6) La réorganisation des couvents

  Poursuivant une tradition monarchique, l'Assemblée Nationale décide de bouleverser les structures ecclésiastiques. Elle le fait avec audace et une part d'inconscience, oubliant l'attachement des fidèles à leurs lieux de culte et à leurs traditions, mais, à Saumur, les premières réformes s'opèrent sans incidents notables.
 Au nom de la liberté individuelle, le 13 février 1790, l'Assemblée a supprimé les ordres religieux prononçant des voeux perpétuels, à l'exception des congrégations « utiles », se consacrant à l'assistance et à l'enseignement. Au mois d'avril 1790, les municipalités viennent interroger les religieux sur leurs intentions. Les quatre cordeliers, les huit récollets, et, après quelques mois d'hésitation, les douze bénédictins de l'abbaye de Saint-Florent acceptent d'abandonner leur couvent et de « vivre dans le monde », en percevant une pension au montant fort correct. Les six capucins, tous d'un âge se situant entre 60 et 70 ans, préfèrent continuer à vivre en communauté, ce qu'ils font pendant un an & (4).
 Dans les communautés féminines, la volonté de rester est quasi unanime. Les visitandines déclarent vouloir demeurer dans leur monastère, à une seule exception près, ce qu'elles font après avoir élu une supérieure et une économe. Le 15 juillet 1790, 26 religieuses ursulines déclarent vouloir rester, cinq autres se réservent de partir ê (5). Les pouvoirs publics n'ont pas l'intention de les disperser, puisqu'elles enseignent alors à 170 écolières, mais elles sont privées de leurs anciens revenus, elles reçoivent un petit traitement, qui est loin d'atteindre celui des instituteurs publics. Leurs relations avec la municipalité sont déjà très orageuses.
 Les augustines de l'Hôtel-Dieu, considérées comme un ordre « utile », ne sont pas visées par ces mesures de réorganisation. Les soeurs de Jeanne Delanoue sont classées parmi les associations et non parmi les ordres. Très estimées par les Saumurois, elles ne sont l'objet d'aucune tracasserie « (6).
     

 7) La réorganisation du clergé paroissial

Dossier 5 :  L'application de la Constitution civile du Clergé

   Les oratoriens, congrégation de prêtres séculiers, ne sont pas non plus soumis à cette restructuration.
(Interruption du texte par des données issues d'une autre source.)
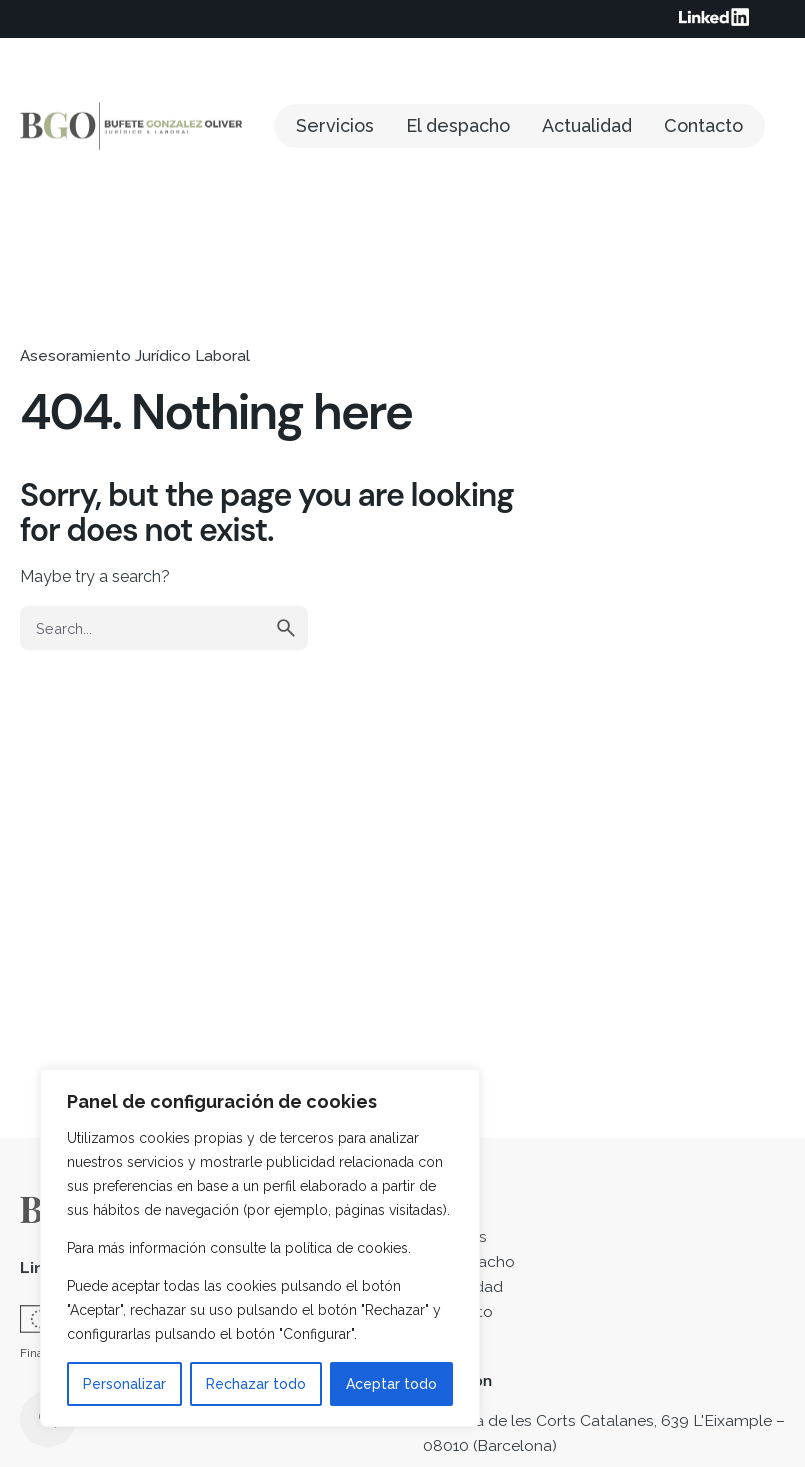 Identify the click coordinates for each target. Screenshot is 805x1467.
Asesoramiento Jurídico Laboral (135, 356)
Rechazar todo (256, 1384)
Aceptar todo (391, 1384)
Cependant, tout un enchaînement de faits amène l'Assemblée Nationale à aller beaucoup plus loin.
 Les dîmes sont supprimées depuis la nuit du 4 août 1789 ; les biens du Clergé sont mis à la disposition de la Nation le 2 novembre. En conséquence, la municipalité ouvre un budget spécial du culte le 17 avril 1790.  Finalement, l'Assemblée vote la Constitution civile du Clergé le 12 juillet 1790, mesure capitale, qui transforme toute la structure ecclésiastique et qui entraîne de violentes oppositions dans l'Ouest, mais seulement des pétitions à Saumur. Un dossier détaillé lui est consacré.
      

 8) La vente des biens ecclésiastiques

Dossier 6 :  La vente des biens du clergé

  Les cahiers de doléances avaient souhaité la mise en vente des biens des bénéfices inutiles. Afin de rassurer les porteurs des assignats, les biens du clergé sont mis en vente. Dans le district de Saumur, les séances se déroulent dans la chapelle des Récollets à partir du 29 novembre 1790 & (7). Cet événement représente le plus grand transfert de propriétés de l'histoire locale, ce qui mérite quelques approfondissements ( dossier 6 ).
 Peu de ventes sont enregistrées sur le territoire municipal, la commune conservant la propriété de l'essentiel des bâtiments du clergé. A l'inverse, les ventes de terres sont considérables dans la zone périurbaine. Les plus importants acquéreurs sont des négociants de Saumur, qui accentuent leur ascension sociale au détriment des officiers de justice.
 Cependant, tous tirent quelque bénéfice de cette dispersion massive, bourgeois comme milieux populaires, révolutionnaires comme conservateurs. La vente des objets mobiliers, moins bien connue, est également massive. D'une façon générale, la flambée des prix au temps des assignats incite la population à entasser les meubles et les vêtements. Dans quatre foyers sur cinq, l'armoire a remplacé les coffres ; plus de la moitié des intérieurs possèdent au moins un fauteuil ; les cafetières, les montres ou les parapluies font une apparition remarquée ê (8).
     

 9) Des citoyens armés

 

Dossier 7 :  La garde nationale et les enrôlements volontaires

  Le degré d'adhésion au nouveau régime peut se mesurer en fonction du nombre de citoyens qui acceptent de le défendre les armes à la main & (9). La garde nationale est réorganisée en juin 1790 ; ses effectifs atteignent 1 497 hommes en juin 1791, mais 30 % des citoyens actifs n'y sont pas inscrits.
 Plus révélateur d'un véritable enthousiasme patriotique est l'engagement dans les bataillons de volontaires & (10). Au total, 405 jeunes Saumurois s'engagent dans les trois bataillons levés par le Maine-et-Loire ( plus quelques autres dans la marine ). Avec près de 3,5 % de sa population qui part défendre la patrie en danger, Saumur apparaît comme la ville la plus enthousiaste du département.
 Plus tard, la levée de 300 000 hommes, puis la levée en masse s'y déroulent sans grand problème.
       

 10) Les nouvelles structures industrielles

Dossier 8 :  L'atelier monétaire

   Dans les structures de la production industrielle, des changements importants se font jour. Les anciens ateliers de l'artisanat et de la fabrique s'effondrent. En contrepartie, se développent deux entreprises de grande taille liées aux pouvoirs publics. L'ancienne raffinerie des poudres et salpêtres connaît un essor certain, mais nous disposons de peu de renseignements sur son histoire. Le nouvel atelier monétaire est mieux connu grâce à une abondante documentation. Il tourne à plein régime en l'année 1792.
 Ces structures de production, liées aux monopoles, annoncent l'économie étatisée de la période de la Terreur.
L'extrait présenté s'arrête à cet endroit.